**What you have to do:**
Every line from the one with "2. NEWS PRESS" to the one with "przez NEWS PRESS", including those two, is to be copied exactly; all other lines of the entries below are left out.

(Data to use begins)

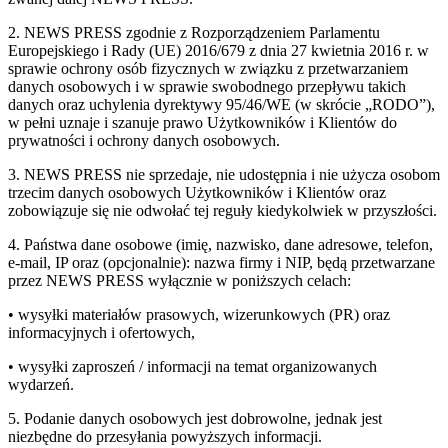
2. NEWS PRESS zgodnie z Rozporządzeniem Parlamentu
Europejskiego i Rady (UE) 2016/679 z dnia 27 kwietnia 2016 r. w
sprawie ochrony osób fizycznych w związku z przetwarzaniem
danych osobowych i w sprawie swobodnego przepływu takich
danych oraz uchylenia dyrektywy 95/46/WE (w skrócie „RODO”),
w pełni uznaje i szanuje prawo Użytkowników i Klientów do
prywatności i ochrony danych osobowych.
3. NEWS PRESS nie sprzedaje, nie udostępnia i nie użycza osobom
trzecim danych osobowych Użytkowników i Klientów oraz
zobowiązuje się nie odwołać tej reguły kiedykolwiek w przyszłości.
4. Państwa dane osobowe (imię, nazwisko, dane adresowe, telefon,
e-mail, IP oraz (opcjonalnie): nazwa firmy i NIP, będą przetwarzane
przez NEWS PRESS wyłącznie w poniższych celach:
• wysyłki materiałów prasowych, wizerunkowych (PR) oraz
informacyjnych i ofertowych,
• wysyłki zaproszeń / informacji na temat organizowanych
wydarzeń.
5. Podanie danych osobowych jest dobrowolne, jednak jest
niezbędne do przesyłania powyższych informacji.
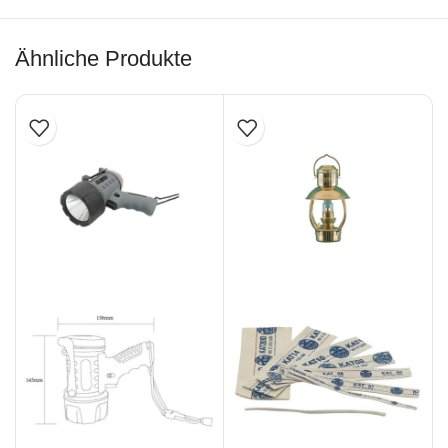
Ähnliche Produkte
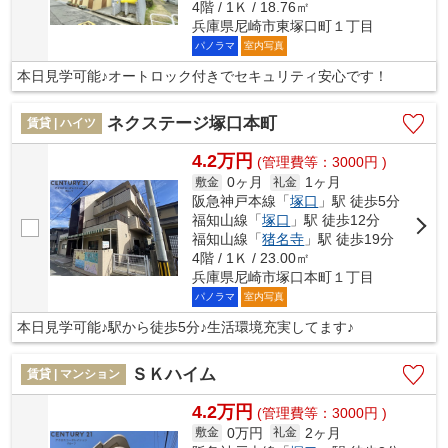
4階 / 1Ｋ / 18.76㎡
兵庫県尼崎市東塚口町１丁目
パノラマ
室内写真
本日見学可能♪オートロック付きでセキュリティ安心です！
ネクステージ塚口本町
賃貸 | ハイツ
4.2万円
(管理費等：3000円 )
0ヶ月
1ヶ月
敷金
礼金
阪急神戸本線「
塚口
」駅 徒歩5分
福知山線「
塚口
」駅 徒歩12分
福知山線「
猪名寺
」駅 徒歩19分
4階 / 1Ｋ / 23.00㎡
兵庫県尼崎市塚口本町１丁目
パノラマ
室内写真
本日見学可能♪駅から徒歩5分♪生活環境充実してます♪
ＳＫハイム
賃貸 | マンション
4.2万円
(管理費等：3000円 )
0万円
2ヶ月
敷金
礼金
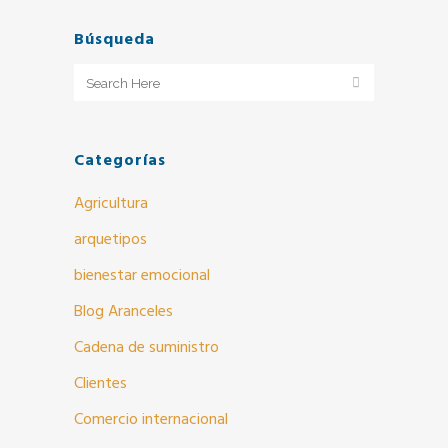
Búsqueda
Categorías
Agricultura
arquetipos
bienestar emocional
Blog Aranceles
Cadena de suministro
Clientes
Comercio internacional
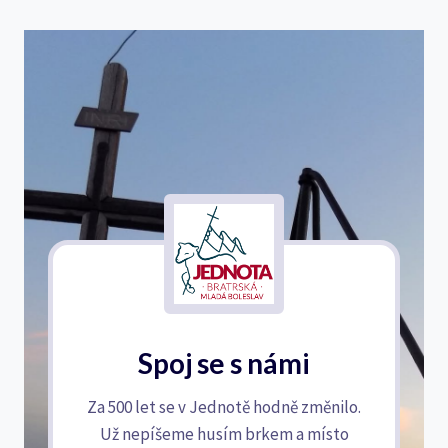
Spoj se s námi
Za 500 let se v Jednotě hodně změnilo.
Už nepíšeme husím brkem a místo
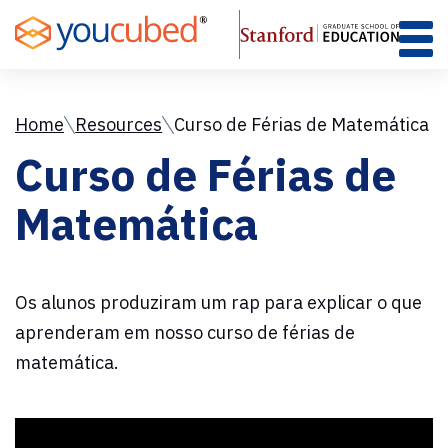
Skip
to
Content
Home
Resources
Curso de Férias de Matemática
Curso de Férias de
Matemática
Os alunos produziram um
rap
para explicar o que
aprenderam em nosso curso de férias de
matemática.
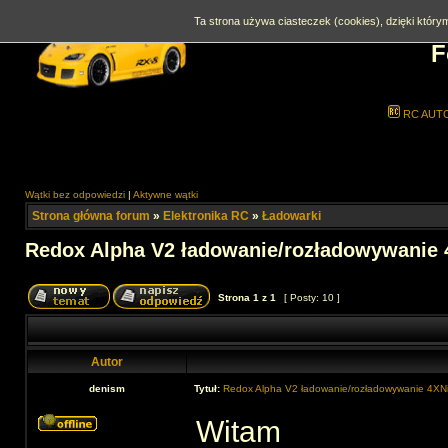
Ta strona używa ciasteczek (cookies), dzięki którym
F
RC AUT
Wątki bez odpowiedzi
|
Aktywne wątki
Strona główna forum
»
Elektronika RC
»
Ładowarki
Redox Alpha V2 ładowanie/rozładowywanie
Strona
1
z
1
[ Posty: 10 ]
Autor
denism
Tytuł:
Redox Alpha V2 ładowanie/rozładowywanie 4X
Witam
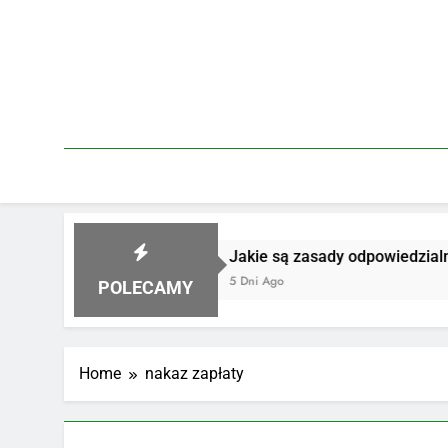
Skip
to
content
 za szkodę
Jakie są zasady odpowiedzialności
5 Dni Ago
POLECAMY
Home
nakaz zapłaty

(Data to use ends)
(Data to use begins)

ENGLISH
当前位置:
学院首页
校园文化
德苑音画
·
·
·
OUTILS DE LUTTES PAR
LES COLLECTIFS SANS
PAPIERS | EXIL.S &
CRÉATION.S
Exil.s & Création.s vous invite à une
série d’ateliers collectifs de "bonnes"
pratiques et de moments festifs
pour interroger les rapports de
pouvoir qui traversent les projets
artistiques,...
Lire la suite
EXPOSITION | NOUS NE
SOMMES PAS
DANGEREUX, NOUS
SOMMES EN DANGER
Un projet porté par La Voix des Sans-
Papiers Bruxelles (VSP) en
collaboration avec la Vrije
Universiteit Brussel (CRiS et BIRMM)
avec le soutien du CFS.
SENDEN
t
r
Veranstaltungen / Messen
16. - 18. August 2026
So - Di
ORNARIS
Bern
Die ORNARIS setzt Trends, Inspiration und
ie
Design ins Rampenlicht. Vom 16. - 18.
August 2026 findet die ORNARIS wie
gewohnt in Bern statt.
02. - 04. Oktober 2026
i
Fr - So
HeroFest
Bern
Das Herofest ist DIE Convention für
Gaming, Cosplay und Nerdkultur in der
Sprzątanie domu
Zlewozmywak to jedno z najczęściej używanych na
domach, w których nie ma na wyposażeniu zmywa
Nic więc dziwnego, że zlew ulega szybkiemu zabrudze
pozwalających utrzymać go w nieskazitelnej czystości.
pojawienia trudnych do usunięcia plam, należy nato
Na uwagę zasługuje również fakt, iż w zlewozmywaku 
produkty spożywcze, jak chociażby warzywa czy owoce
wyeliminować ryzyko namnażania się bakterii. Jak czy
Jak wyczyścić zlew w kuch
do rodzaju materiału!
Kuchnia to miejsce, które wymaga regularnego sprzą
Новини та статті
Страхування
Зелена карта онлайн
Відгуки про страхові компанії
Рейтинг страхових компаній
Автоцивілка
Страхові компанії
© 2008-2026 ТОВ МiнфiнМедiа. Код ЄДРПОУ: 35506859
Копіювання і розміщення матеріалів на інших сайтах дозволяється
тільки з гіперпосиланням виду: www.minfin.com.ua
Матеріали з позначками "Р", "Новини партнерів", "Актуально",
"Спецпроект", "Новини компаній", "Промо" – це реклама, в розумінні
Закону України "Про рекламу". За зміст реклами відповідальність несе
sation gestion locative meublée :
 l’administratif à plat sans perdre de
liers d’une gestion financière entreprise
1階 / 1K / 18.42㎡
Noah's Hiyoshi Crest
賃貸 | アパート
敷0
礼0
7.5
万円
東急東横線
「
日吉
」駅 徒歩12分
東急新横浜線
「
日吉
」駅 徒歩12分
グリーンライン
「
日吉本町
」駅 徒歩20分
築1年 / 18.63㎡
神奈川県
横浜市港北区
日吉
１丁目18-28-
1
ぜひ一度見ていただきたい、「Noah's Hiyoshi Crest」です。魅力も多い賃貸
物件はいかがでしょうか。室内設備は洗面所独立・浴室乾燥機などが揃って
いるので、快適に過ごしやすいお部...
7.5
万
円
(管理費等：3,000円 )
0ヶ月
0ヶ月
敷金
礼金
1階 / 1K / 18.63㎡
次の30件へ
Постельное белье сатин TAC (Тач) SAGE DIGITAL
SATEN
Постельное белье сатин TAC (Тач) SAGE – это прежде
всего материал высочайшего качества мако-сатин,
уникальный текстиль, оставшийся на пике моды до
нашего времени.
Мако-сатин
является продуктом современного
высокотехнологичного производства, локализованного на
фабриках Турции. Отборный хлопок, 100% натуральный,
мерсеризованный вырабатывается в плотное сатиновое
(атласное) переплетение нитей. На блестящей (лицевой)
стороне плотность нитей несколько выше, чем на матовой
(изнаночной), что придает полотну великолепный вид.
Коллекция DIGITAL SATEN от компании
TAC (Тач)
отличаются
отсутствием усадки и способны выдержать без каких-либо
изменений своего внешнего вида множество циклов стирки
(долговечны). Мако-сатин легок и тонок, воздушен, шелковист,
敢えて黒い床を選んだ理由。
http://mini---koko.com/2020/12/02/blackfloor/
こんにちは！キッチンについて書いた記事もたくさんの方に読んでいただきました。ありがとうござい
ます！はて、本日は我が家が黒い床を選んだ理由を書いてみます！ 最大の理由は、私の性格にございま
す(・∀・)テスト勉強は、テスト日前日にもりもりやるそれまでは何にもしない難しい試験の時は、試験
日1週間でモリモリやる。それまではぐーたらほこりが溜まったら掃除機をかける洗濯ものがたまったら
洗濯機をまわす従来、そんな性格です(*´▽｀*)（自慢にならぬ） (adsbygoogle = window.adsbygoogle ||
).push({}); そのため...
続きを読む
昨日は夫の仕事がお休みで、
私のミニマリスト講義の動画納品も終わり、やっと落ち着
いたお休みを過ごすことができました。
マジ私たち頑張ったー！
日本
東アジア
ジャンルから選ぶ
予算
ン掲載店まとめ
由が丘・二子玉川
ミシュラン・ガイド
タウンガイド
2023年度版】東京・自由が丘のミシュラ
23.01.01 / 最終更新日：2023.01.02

(Data to use ends)

**Task result:**
2. NEWS PRESS zgodnie z Rozporządzeniem Parlamentu
Europejskiego i Rady (UE) 2016/679 z dnia 27 kwietnia 2016 r. w
sprawie ochrony osób fizycznych w związku z przetwarzaniem
danych osobowych i w sprawie swobodnego przepływu takich
danych oraz uchylenia dyrektywy 95/46/WE (w skrócie „RODO”),
w pełni uznaje i szanuje prawo Użytkowników i Klientów do
prywatności i ochrony danych osobowych.
3. NEWS PRESS nie sprzedaje, nie udostępnia i nie użycza osobom
trzecim danych osobowych Użytkowników i Klientów oraz
zobowiązuje się nie odwołać tej reguły kiedykolwiek w przyszłości.
4. Państwa dane osobowe (imię, nazwisko, dane adresowe, telefon,
e-mail, IP oraz (opcjonalnie): nazwa firmy i NIP, będą przetwarzane
przez NEWS PRESS wyłącznie w poniższych celach:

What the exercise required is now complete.